§ WORK ITEM: In the listing below, find each line holding "Batam" and copy it.

§ INFORMATION:
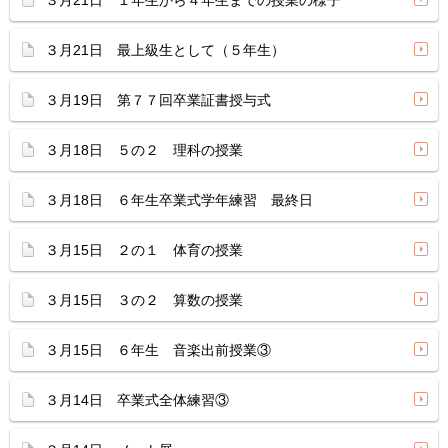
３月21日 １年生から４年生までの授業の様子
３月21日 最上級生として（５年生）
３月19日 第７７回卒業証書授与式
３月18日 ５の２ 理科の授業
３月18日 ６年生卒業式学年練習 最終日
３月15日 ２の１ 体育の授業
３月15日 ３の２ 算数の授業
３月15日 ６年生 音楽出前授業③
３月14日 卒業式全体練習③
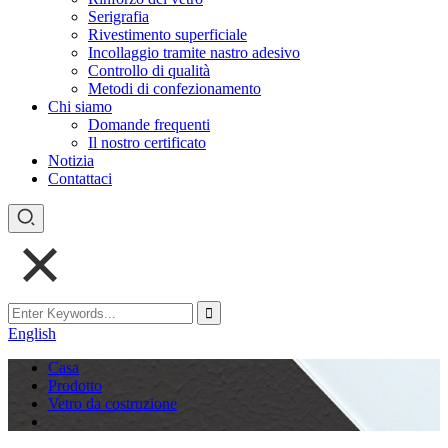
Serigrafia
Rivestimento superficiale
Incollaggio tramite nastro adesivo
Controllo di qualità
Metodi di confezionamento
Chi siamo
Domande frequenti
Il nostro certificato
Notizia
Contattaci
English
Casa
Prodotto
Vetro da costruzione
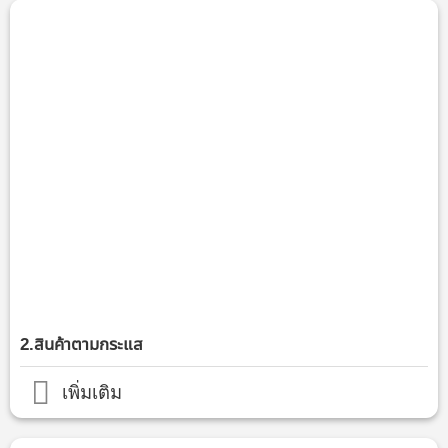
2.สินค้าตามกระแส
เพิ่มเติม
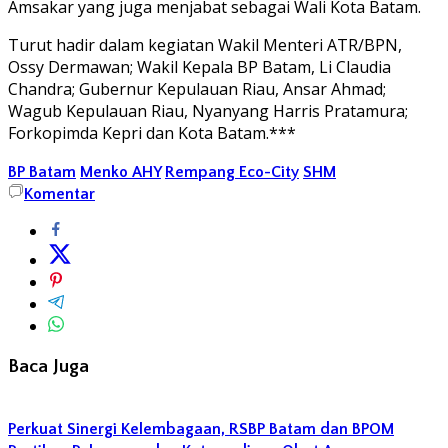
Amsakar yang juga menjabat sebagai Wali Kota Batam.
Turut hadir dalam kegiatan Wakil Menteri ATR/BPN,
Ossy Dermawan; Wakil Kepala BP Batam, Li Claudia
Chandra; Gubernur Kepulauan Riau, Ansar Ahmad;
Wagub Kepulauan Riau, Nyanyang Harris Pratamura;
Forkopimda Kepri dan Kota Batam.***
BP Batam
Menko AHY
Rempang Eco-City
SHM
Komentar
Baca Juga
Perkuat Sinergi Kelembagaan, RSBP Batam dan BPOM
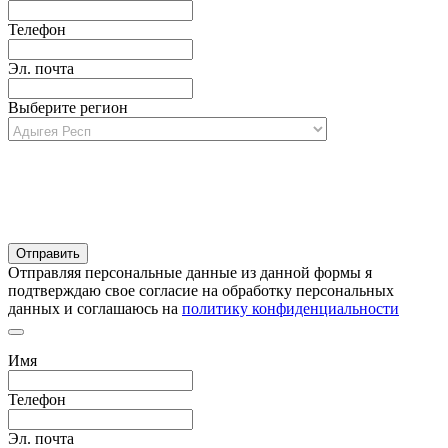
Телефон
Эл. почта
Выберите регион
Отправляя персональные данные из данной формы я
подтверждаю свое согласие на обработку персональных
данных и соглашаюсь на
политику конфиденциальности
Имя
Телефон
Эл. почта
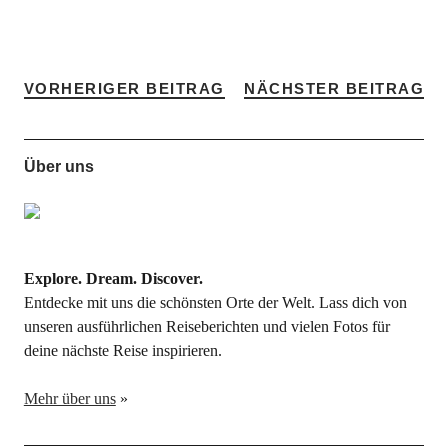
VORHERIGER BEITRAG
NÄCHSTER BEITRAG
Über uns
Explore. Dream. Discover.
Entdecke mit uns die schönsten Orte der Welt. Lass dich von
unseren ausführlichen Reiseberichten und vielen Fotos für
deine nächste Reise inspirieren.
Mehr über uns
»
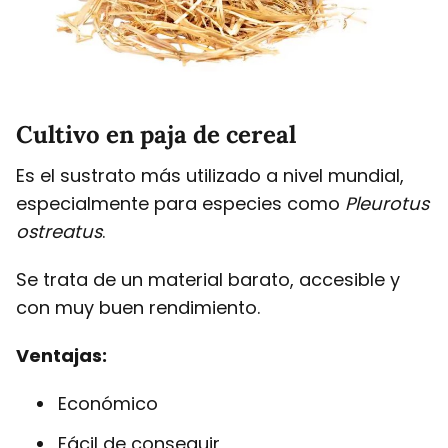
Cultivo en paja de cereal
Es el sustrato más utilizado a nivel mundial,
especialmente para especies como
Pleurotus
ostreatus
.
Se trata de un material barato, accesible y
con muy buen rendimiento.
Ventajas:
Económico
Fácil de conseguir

§ ANSWER AREA:
Amsakar yang juga menjabat sebagai Wali Kota Batam.
Ossy Dermawan; Wakil Kepala BP Batam, Li Claudia
Forkopimda Kepri dan Kota Batam.***
BP Batam
Perkuat Sinergi Kelembagaan, RSBP Batam dan BPOM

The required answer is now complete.